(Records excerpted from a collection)

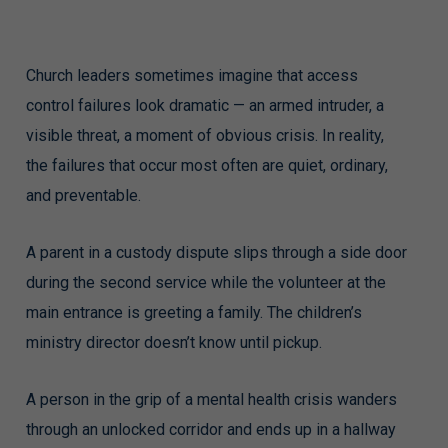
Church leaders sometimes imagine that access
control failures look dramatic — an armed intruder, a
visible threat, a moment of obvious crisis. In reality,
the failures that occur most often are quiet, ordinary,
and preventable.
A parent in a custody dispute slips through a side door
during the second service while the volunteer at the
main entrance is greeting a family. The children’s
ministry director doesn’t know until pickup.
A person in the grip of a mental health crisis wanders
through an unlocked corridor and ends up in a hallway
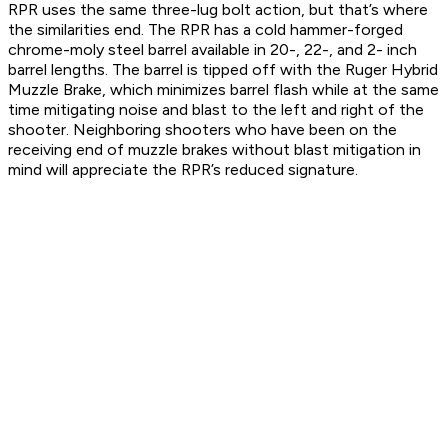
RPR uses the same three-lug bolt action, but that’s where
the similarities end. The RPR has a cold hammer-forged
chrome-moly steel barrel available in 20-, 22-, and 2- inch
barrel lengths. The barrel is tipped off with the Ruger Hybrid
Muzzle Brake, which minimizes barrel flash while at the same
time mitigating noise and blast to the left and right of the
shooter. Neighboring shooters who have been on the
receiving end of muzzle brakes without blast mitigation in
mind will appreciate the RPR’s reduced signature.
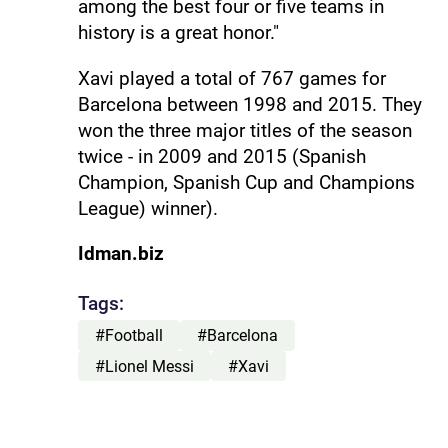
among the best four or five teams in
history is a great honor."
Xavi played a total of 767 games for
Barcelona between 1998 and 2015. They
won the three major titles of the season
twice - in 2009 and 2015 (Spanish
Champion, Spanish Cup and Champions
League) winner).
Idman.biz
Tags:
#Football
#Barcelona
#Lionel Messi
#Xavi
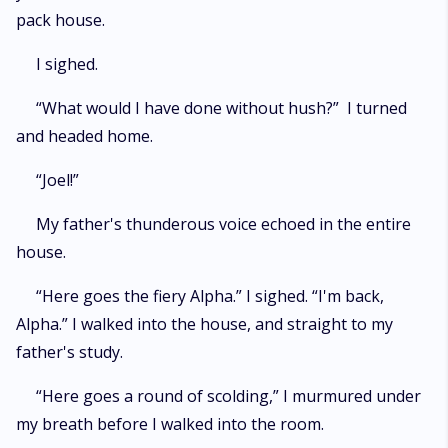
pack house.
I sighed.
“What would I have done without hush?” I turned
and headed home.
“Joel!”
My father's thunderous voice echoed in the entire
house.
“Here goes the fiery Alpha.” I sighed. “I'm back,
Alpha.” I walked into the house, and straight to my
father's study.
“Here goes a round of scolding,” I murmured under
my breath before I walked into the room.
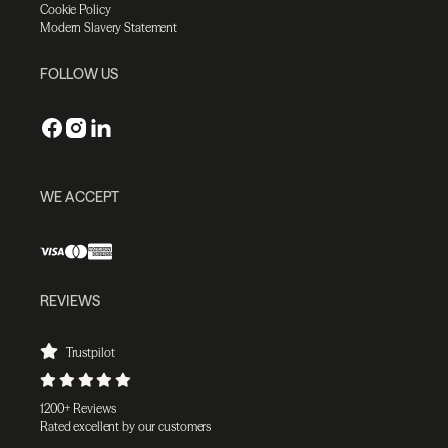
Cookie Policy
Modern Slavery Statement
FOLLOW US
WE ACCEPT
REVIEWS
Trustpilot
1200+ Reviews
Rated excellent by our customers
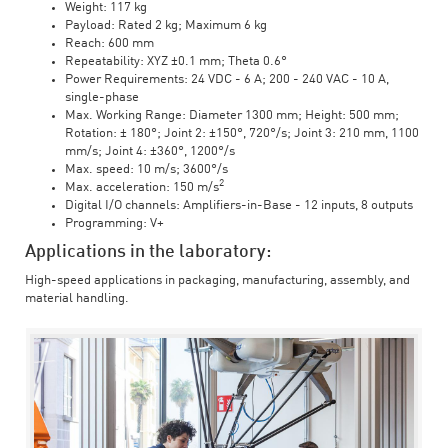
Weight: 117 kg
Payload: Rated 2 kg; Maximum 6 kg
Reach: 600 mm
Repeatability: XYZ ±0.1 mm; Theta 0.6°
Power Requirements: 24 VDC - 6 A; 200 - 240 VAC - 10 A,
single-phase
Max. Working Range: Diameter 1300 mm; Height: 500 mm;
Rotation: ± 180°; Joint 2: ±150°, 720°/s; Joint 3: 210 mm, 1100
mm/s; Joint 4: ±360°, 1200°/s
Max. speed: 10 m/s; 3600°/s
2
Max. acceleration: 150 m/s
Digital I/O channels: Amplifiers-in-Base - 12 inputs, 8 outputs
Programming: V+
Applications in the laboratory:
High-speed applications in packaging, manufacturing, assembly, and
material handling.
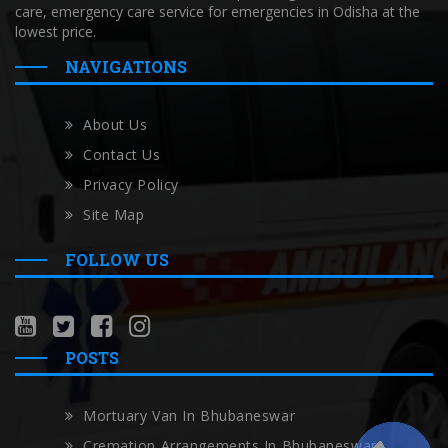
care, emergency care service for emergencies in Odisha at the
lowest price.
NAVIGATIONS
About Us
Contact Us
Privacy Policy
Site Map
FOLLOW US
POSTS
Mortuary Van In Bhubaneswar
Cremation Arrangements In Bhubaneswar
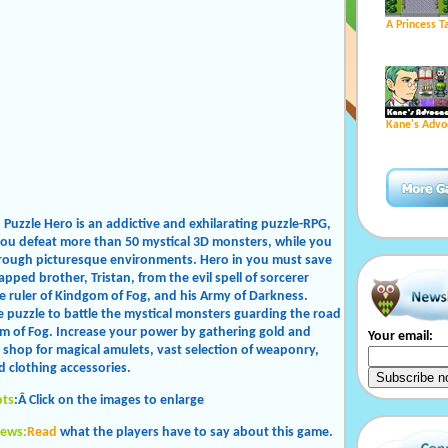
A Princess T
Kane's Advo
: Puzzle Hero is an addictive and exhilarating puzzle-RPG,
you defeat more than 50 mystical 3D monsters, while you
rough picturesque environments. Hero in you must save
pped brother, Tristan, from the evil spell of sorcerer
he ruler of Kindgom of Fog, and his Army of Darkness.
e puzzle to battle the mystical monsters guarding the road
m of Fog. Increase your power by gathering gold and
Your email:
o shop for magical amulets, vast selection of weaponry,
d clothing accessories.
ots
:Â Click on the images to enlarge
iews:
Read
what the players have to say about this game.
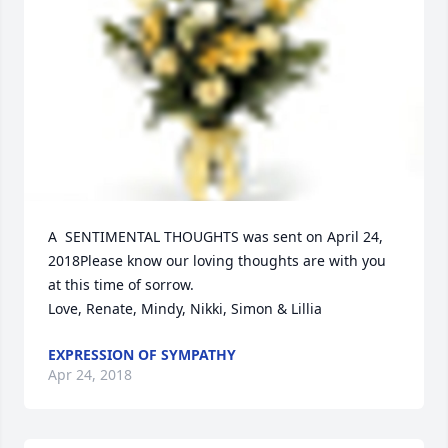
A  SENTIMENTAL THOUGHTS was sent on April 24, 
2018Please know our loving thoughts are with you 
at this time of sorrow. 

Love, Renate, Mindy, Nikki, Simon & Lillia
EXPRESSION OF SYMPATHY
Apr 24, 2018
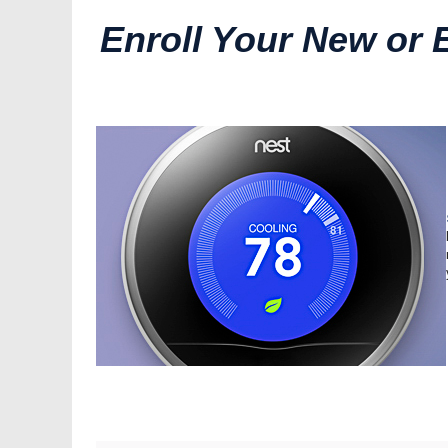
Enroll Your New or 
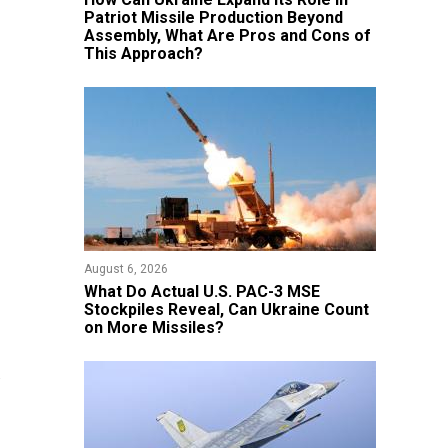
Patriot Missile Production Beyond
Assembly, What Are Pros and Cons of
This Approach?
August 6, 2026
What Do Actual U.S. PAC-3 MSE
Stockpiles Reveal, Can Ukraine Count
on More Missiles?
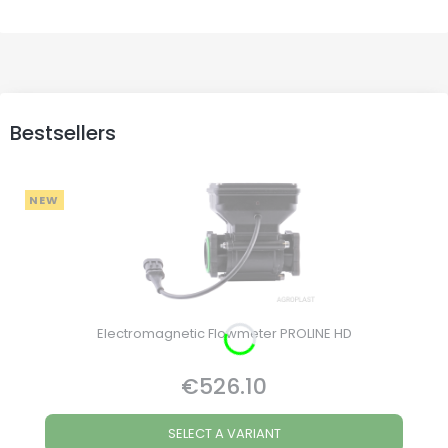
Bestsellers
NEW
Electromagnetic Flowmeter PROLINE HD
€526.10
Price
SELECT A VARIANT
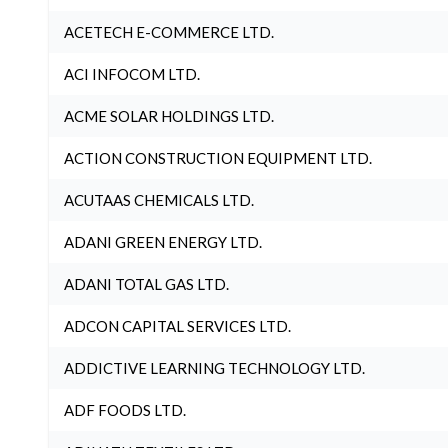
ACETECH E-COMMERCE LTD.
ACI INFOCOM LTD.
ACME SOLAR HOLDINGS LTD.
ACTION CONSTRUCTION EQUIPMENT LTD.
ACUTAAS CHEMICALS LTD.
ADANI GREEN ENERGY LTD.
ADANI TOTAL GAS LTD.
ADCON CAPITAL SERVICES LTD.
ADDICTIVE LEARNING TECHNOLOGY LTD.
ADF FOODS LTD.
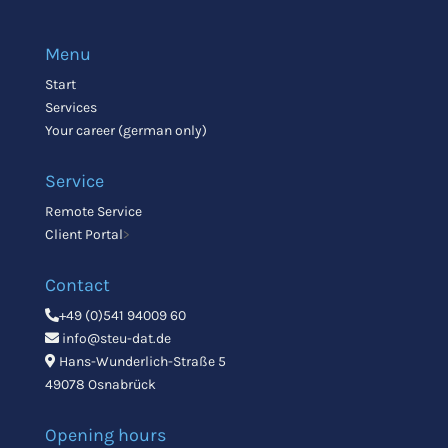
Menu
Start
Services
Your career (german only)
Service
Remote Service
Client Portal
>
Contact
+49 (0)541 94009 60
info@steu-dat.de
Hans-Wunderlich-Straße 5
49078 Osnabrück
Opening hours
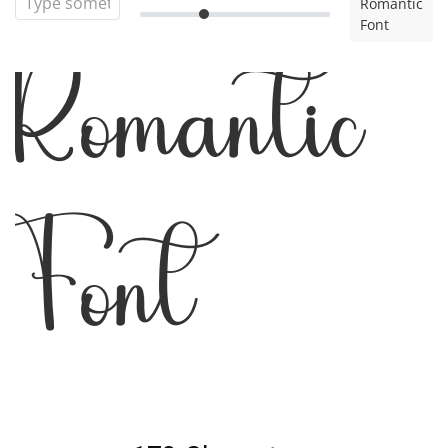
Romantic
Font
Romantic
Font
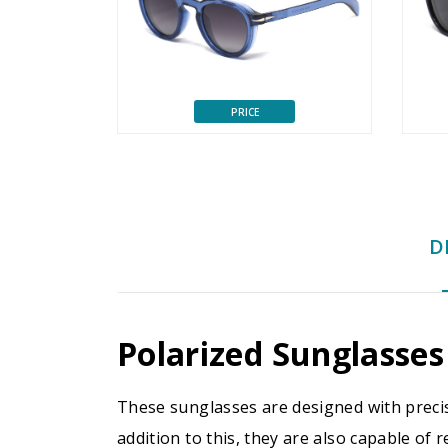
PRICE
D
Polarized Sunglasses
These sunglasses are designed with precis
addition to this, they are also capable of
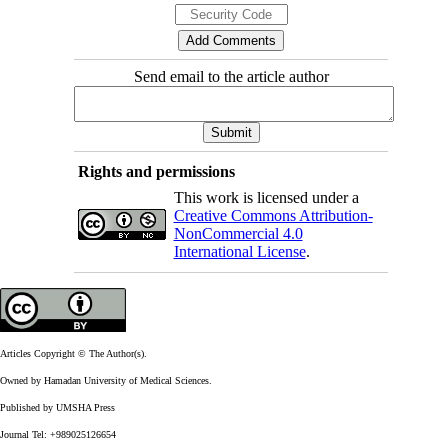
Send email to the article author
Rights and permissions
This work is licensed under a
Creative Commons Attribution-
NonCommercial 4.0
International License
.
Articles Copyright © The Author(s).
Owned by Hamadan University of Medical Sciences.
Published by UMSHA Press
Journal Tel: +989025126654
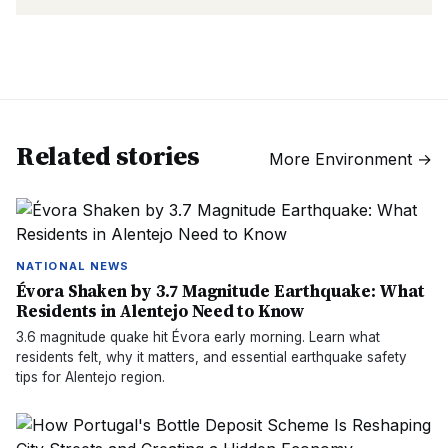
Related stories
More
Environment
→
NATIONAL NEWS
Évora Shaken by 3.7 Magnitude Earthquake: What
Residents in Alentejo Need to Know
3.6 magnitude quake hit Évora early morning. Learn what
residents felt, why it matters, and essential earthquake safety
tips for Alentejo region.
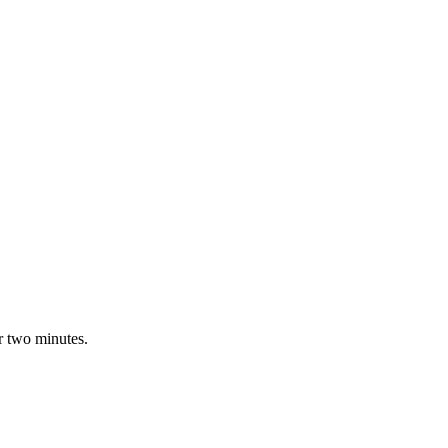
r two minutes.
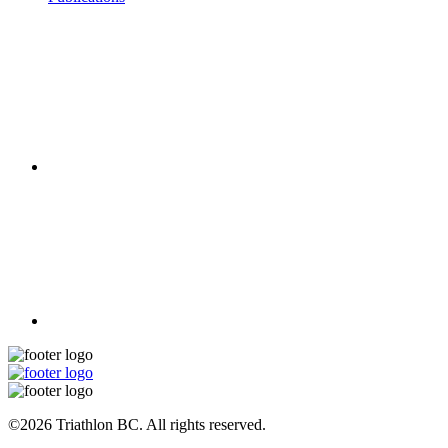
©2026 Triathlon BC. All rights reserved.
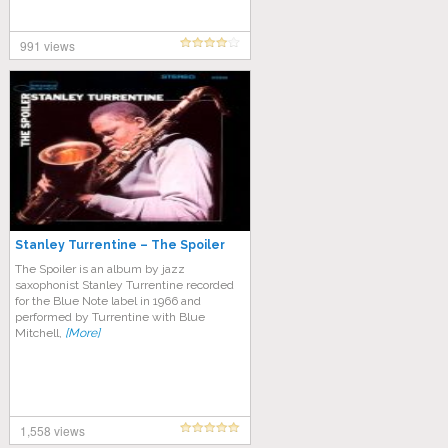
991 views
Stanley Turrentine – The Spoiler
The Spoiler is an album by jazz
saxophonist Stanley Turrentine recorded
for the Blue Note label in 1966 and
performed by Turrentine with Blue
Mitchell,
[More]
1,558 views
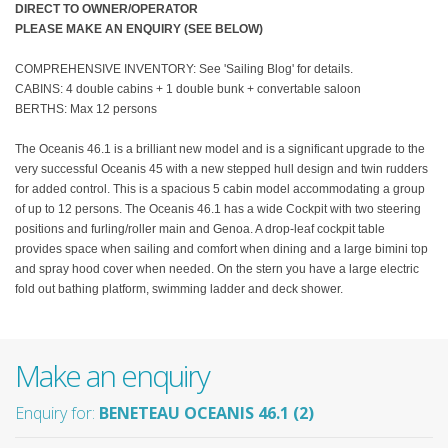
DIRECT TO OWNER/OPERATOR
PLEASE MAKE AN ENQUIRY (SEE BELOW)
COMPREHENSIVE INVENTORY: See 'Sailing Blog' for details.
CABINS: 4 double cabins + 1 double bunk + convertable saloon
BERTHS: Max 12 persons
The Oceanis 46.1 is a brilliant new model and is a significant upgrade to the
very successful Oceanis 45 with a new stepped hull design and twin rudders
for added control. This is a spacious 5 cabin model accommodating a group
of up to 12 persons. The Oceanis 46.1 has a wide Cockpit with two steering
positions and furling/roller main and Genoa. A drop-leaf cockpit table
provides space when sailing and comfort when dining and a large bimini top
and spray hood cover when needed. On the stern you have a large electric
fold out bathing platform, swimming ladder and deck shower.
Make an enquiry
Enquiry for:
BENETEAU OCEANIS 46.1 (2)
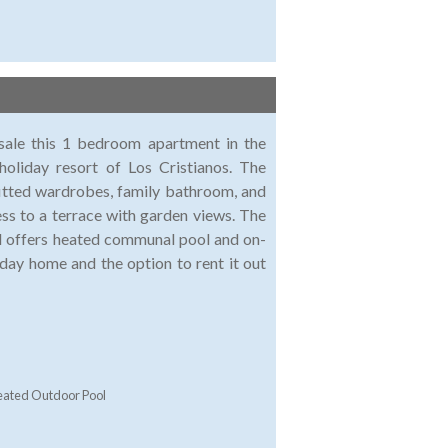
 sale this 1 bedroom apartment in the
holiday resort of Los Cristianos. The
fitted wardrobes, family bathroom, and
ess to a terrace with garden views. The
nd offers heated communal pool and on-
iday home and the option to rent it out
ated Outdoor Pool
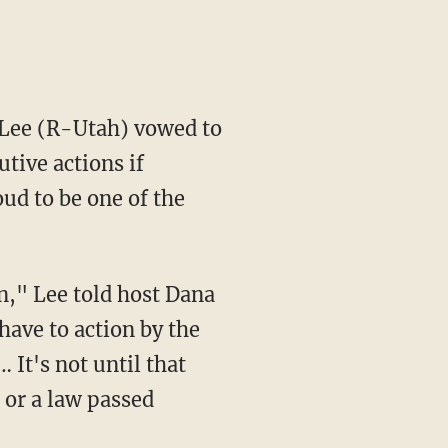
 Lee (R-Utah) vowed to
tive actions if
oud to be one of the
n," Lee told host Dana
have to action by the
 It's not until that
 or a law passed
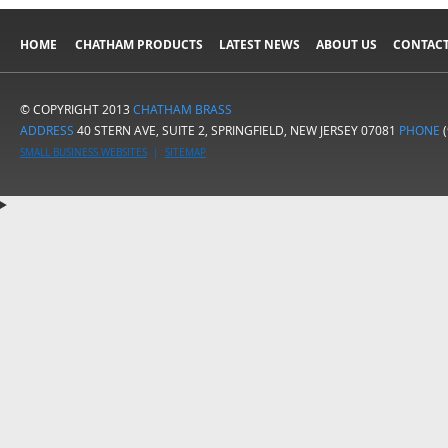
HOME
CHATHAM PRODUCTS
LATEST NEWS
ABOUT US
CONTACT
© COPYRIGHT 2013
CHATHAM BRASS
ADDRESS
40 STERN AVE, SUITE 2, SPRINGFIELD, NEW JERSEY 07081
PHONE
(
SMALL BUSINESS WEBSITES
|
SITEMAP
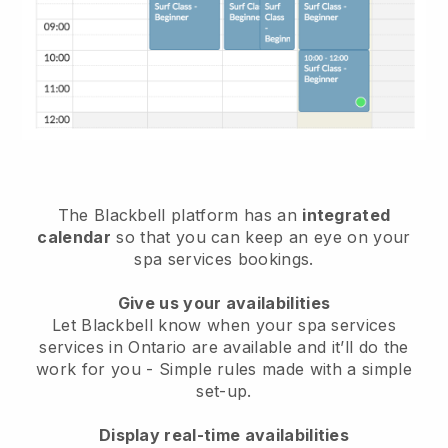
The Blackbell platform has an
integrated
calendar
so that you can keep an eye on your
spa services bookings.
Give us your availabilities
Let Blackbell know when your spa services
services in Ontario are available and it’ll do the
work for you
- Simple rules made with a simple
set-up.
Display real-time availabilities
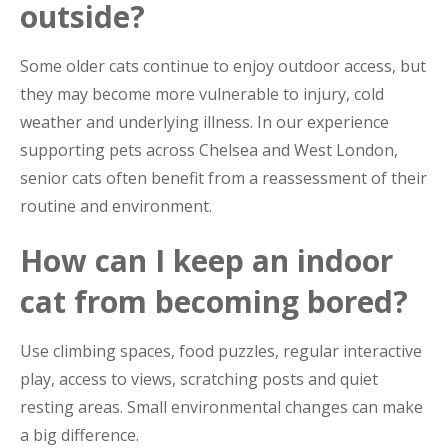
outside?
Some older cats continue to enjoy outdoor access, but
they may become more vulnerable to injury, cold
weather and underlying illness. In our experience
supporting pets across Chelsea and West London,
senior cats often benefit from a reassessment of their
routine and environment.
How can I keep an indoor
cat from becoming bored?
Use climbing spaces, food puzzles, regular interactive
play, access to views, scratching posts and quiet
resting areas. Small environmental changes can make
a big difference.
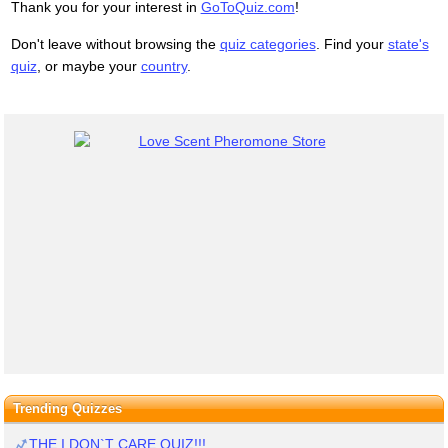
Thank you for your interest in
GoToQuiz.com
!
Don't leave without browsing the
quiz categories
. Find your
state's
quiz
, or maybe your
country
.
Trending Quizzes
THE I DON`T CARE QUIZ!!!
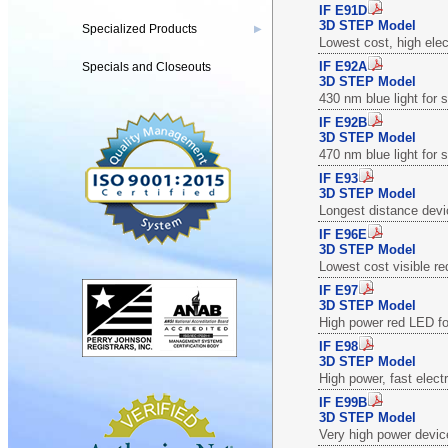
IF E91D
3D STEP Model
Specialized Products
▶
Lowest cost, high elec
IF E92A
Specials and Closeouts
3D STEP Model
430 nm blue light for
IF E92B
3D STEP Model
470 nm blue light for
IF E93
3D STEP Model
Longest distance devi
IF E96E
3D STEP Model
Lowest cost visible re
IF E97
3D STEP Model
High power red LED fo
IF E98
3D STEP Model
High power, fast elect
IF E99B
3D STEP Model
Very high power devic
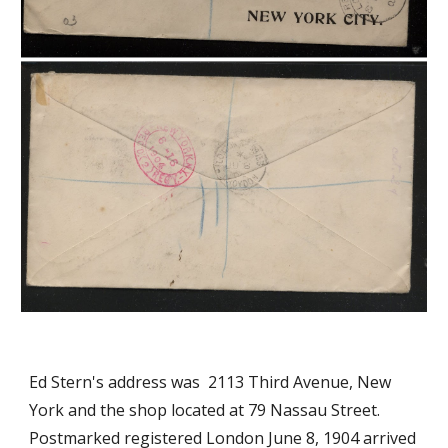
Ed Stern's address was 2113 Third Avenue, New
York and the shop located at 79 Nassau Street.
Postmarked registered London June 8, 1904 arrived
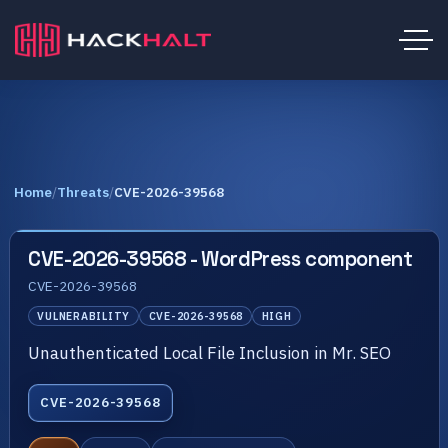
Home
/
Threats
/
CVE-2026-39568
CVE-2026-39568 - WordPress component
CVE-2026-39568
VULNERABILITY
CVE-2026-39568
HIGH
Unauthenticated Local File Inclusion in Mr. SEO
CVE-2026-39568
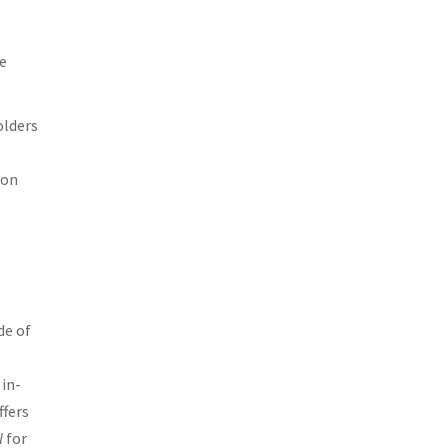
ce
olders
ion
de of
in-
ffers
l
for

→ **Exercise instructions**
Within the records above, how many lines include the word "main"? Only the number is wanted.

→ **Result**
2